### DIRECTIONS FOR THIS TASK
Could you copy the records below exactly, leaving out any pictures they include?

### TASK INPUT

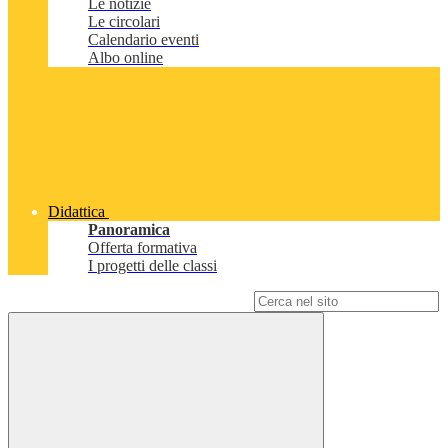
Le notizie
Le circolari
Calendario eventi
Albo online
Didattica
Panoramica
Offerta formativa
I progetti delle classi
Campo di ricerca per le pagine del sito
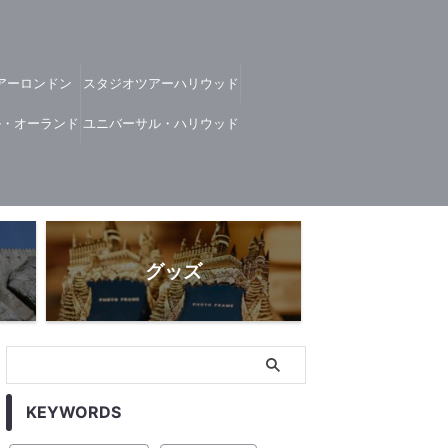
アーロンドン
スタジオツアーハリウッド
ル・オーランド
ユニバーサル・ハリウッド
グッズ
KEYWORDS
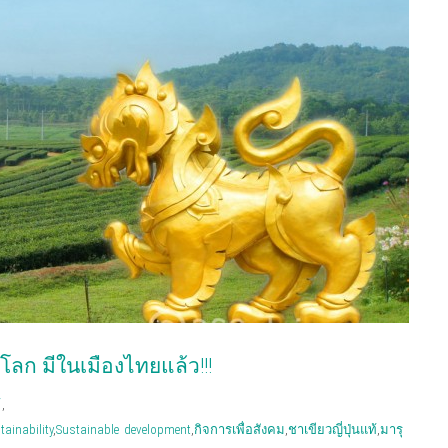
วโลก มีในเมืองไทยแล้ว!!!
้
,
tainability
,
Sustainable development
,
กิจการเพื่อสังคม
,
ชาเขียวญี่ปุ่นแท้
,
มารุ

### OUTPUT FOR THIS EXERCISE
Le notizie
Le circolari
Calendario eventi
Albo online
Didattica
Panoramica
Offerta formativa
I progetti delle classi
Campo di ricerca per le pagine del sito
アーロンドン
スタジオツアーハリウッド
ル・オーランド
ユニバーサル・ハリウッド
グッズ
KEYWORDS
วโลก มีในเมืองไทยแล้ว!!!
้
,
tainability
,
Sustainable development
,
กิจการเพื่อสังคม
,
ชาเขียวญี่ปุ่นแท้
,
มารุ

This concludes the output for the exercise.